--- Input for this task ---
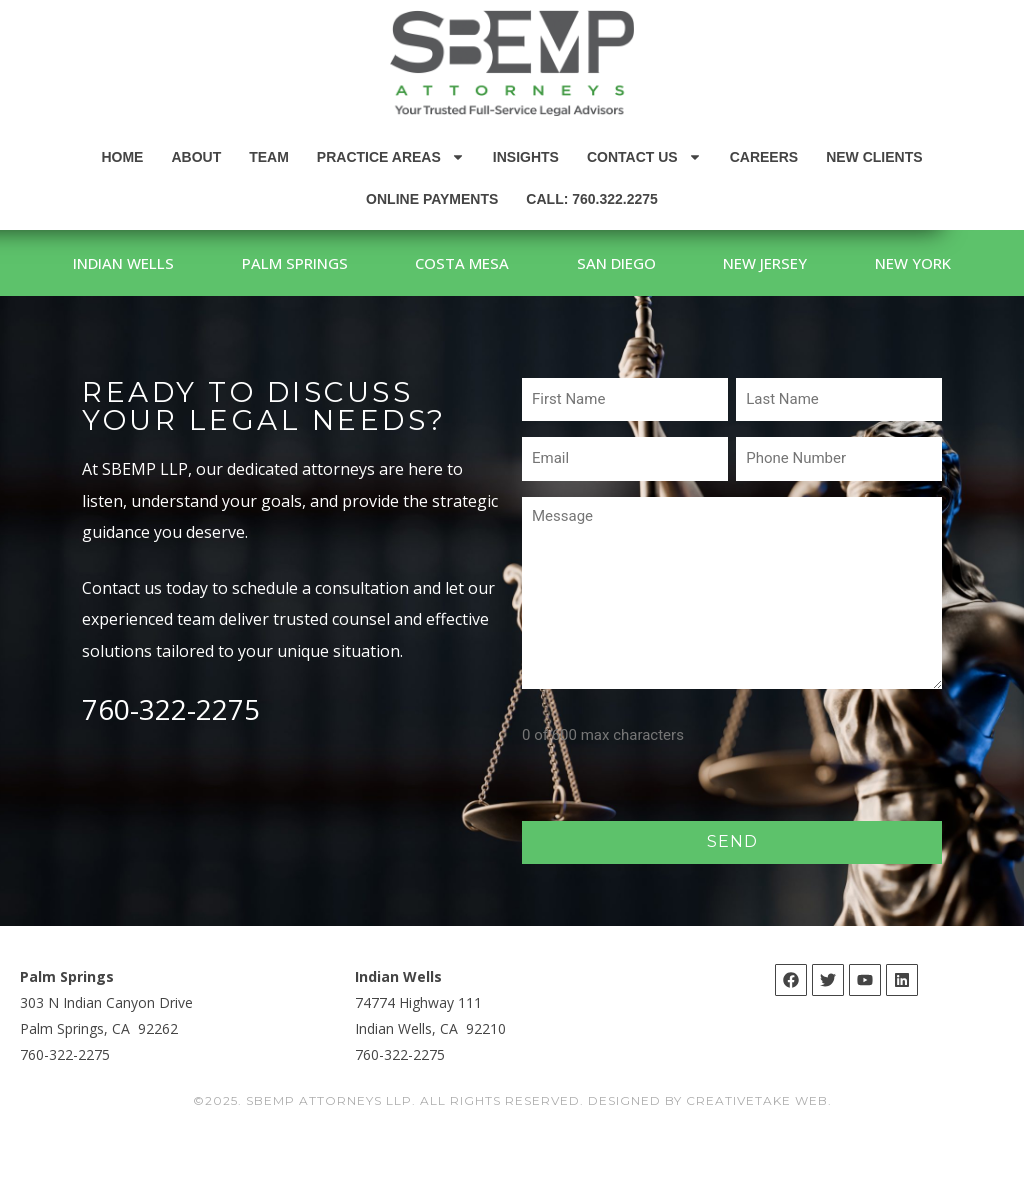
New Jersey (862, 263)
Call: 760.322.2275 (592, 199)
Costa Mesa (534, 263)
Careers (764, 157)
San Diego (700, 263)
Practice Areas (391, 157)
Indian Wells (170, 263)
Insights (526, 157)
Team (269, 157)
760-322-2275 (171, 755)
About (196, 157)
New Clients (874, 157)
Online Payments (432, 199)
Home (122, 157)
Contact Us (644, 157)
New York (512, 309)
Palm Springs (354, 263)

--- What you are asked to do ---
Give back, unchanged, the line that holds "Practice Areas (391, 157)" along with all lines after it through the last line above.

--- Solution to this problem ---
Practice Areas (391, 157)
Indian Wells (170, 263)
Insights (526, 157)
Team (269, 157)
760-322-2275 (171, 755)
About (196, 157)
New Clients (874, 157)
Online Payments (432, 199)
Home (122, 157)
Contact Us (644, 157)
New York (512, 309)
Palm Springs (354, 263)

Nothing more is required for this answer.